ASSIGNMENT: Copy the lines exactly. Begin at the first line of the data and stop after the line with "четвертий рівень vesna".

WORKING DATA:
= Beginning of Section =
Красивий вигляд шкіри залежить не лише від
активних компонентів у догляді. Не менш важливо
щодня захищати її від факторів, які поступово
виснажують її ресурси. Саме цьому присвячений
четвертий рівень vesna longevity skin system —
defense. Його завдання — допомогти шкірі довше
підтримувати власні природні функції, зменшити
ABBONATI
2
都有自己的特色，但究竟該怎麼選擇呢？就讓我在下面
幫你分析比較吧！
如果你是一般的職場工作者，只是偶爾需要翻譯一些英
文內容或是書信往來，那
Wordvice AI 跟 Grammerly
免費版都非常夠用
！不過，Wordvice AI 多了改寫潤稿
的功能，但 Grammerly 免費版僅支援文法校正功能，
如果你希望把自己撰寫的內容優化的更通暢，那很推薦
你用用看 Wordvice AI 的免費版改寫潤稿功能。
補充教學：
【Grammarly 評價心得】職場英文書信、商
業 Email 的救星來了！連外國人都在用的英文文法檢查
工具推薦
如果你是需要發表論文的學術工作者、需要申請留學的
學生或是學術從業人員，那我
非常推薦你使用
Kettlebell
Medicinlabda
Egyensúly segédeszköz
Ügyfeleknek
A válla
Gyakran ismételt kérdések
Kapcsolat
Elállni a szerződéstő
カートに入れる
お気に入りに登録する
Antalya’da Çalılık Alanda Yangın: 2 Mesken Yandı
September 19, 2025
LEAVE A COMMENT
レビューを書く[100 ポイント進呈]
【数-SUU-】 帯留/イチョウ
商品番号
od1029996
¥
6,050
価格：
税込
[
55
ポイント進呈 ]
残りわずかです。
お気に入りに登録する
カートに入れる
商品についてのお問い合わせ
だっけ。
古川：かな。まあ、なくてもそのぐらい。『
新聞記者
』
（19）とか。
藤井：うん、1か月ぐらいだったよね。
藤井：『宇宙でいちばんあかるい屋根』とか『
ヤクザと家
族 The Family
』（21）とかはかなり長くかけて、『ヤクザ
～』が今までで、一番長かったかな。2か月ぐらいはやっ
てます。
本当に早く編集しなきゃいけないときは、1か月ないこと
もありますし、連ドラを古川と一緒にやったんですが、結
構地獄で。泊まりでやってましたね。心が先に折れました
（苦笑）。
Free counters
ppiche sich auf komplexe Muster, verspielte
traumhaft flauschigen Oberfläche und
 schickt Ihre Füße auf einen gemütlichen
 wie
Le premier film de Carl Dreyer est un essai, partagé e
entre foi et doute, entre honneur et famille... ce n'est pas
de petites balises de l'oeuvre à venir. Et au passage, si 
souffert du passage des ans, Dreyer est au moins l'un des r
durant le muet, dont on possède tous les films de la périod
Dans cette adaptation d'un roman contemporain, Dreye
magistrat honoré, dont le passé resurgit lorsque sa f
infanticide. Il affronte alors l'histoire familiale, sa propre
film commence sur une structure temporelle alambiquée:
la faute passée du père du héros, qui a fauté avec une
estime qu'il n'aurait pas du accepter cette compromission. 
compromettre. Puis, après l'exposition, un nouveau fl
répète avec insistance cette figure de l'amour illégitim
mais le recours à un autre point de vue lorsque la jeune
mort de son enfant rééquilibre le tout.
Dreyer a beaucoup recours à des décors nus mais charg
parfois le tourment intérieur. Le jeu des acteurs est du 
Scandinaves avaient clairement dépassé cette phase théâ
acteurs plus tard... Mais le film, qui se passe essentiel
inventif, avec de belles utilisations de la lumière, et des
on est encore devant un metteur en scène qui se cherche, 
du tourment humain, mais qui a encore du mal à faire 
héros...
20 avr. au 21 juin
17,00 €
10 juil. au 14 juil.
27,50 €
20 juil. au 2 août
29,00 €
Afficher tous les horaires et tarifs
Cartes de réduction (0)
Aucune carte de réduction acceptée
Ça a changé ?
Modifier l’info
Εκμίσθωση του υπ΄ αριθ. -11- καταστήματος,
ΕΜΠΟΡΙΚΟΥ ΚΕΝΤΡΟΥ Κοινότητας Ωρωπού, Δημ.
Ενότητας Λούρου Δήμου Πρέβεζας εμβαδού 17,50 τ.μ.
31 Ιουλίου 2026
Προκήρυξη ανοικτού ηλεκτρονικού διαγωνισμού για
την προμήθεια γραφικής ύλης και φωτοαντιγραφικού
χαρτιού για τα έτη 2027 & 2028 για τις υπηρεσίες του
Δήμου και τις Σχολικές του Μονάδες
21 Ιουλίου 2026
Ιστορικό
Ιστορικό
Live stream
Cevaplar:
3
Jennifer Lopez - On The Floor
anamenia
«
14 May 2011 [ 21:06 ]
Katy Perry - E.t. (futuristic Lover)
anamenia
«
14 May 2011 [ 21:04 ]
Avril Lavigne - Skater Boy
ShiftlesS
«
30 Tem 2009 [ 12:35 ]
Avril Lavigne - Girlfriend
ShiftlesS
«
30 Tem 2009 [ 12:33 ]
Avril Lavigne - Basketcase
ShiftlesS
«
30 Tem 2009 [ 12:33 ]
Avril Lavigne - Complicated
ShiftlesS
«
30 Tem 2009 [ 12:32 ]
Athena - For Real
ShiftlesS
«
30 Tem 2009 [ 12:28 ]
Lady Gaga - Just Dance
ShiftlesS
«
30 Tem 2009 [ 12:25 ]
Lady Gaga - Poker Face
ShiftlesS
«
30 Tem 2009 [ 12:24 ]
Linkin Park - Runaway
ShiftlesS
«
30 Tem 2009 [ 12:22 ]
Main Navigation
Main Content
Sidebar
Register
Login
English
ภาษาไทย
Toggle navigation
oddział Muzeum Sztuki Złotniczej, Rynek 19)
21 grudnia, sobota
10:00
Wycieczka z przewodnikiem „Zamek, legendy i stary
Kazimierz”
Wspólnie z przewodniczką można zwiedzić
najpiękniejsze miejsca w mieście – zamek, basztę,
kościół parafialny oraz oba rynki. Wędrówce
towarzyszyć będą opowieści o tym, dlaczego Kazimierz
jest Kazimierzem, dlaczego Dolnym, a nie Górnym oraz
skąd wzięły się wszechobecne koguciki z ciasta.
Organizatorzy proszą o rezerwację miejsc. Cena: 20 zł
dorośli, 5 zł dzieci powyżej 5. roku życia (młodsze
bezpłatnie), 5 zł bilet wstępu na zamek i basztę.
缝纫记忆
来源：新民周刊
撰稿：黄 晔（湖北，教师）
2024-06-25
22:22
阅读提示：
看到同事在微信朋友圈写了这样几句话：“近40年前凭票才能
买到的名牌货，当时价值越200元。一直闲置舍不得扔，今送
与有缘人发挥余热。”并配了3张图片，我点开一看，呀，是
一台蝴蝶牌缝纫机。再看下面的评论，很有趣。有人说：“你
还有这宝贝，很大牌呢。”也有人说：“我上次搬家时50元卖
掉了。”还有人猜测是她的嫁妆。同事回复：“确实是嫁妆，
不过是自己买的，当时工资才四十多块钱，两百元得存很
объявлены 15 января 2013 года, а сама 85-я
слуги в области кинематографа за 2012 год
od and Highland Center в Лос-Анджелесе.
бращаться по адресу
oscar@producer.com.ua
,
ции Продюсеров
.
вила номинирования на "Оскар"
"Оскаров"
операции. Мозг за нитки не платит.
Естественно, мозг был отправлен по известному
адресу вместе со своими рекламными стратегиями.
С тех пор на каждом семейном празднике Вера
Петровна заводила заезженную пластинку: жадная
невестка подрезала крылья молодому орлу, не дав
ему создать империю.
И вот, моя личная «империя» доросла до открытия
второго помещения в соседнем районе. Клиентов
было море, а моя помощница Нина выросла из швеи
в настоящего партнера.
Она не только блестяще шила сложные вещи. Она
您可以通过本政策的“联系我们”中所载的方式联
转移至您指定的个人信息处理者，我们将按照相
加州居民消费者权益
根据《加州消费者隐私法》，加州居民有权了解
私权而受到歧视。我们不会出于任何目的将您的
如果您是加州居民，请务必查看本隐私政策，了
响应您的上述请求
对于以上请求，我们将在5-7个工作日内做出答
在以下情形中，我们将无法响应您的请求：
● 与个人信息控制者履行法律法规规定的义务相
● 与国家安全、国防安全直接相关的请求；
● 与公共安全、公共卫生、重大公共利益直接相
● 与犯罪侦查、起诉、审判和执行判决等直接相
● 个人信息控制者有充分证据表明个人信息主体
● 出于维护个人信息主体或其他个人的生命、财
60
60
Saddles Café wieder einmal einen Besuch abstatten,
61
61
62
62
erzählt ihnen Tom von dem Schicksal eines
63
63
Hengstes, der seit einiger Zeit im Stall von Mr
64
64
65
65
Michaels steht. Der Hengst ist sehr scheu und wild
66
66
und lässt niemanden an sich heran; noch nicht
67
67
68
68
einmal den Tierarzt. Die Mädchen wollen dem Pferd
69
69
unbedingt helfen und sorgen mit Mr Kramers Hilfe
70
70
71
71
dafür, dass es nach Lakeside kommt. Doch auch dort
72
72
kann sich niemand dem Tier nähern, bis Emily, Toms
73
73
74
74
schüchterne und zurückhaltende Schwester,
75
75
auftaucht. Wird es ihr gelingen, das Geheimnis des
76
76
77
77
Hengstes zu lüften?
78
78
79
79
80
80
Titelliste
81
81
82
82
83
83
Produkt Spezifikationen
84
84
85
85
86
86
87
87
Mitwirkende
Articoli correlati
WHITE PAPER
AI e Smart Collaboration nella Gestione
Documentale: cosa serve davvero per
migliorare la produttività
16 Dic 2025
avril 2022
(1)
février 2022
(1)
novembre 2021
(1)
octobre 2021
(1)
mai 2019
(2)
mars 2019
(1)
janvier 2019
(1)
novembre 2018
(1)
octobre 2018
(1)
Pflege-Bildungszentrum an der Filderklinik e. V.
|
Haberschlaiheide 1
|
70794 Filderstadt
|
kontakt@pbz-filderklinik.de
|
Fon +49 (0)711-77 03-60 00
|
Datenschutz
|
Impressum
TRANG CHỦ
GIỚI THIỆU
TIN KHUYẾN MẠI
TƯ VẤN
= End of Section =
RESPONSE TO THE EXERCISE:
Красивий вигляд шкіри залежить не лише від
активних компонентів у догляді. Не менш важливо
щодня захищати її від факторів, які поступово
виснажують її ресурси. Саме цьому присвячений
четвертий рівень vesna longevity skin system —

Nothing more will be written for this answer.